Stored data:
___

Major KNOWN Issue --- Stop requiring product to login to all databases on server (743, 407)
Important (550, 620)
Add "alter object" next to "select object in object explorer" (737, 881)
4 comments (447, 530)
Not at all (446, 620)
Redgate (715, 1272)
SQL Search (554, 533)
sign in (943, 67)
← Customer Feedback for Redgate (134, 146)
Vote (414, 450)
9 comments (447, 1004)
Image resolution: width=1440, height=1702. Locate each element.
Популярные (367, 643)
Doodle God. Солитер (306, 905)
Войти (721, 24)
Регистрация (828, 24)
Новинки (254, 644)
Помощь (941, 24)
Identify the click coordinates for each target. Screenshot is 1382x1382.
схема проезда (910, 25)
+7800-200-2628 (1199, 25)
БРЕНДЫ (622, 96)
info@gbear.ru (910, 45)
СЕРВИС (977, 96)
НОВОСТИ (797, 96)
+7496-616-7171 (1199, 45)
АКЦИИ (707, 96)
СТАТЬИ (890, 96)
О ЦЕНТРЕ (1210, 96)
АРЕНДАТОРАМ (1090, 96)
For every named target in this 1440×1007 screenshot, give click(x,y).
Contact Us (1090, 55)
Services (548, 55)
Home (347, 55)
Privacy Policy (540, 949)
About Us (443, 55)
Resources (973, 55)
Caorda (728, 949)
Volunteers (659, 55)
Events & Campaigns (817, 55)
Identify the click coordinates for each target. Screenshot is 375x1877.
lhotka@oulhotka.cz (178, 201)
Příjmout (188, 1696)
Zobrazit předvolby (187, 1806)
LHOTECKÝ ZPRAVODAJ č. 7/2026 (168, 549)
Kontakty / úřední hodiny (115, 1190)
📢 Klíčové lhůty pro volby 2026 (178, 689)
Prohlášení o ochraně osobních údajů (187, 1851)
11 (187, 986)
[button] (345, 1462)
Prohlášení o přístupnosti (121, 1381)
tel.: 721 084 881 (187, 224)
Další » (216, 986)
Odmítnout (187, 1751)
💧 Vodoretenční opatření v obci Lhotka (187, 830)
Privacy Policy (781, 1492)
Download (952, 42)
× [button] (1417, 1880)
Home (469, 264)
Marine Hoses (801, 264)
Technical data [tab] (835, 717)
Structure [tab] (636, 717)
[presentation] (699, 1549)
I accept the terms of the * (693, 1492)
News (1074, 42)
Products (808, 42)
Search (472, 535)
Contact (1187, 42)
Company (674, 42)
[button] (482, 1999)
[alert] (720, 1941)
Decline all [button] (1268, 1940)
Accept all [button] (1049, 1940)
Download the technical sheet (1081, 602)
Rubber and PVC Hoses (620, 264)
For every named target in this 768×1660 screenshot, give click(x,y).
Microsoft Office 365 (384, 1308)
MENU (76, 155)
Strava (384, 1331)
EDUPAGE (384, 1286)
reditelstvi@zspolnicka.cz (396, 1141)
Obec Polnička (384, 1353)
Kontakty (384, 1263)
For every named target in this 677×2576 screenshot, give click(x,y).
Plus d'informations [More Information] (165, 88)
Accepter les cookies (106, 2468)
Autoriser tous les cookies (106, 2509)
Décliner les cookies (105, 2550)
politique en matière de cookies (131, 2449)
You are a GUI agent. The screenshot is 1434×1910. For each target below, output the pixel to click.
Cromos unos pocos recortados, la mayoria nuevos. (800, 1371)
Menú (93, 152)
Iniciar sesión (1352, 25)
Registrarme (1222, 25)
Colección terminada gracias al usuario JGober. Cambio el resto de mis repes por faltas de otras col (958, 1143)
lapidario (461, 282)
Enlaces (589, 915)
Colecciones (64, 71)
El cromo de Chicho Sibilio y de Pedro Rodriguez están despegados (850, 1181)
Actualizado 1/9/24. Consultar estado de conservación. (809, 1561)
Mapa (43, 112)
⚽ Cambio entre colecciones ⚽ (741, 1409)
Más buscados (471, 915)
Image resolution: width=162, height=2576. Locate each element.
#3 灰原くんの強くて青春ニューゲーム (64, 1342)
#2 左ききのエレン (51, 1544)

___

Your task is to copy exactly, and only, the lines from the line with "Plus d'informations [More" through the last line of the entries, both included.

Plus d'informations [More Information] (165, 88)
Accepter les cookies (106, 2468)
Autoriser tous les cookies (106, 2509)
Décliner les cookies (105, 2550)
politique en matière de cookies (131, 2449)
You are a GUI agent. The screenshot is 1434×1910. For each target below, output the pixel to click.
Cromos unos pocos recortados, la mayoria nuevos. (800, 1371)
Menú (93, 152)
Iniciar sesión (1352, 25)
Registrarme (1222, 25)
Colección terminada gracias al usuario JGober. Cambio el resto de mis repes por faltas de otras col (958, 1143)
lapidario (461, 282)
Enlaces (589, 915)
Colecciones (64, 71)
El cromo de Chicho Sibilio y de Pedro Rodriguez están despegados (850, 1181)
Actualizado 1/9/24. Consultar estado de conservación. (809, 1561)
Mapa (43, 112)
⚽ Cambio entre colecciones ⚽ (741, 1409)
Más buscados (471, 915)
Image resolution: width=162, height=2576. Locate each element.
#3 灰原くんの強くて青春ニューゲーム (64, 1342)
#2 左ききのエレン (51, 1544)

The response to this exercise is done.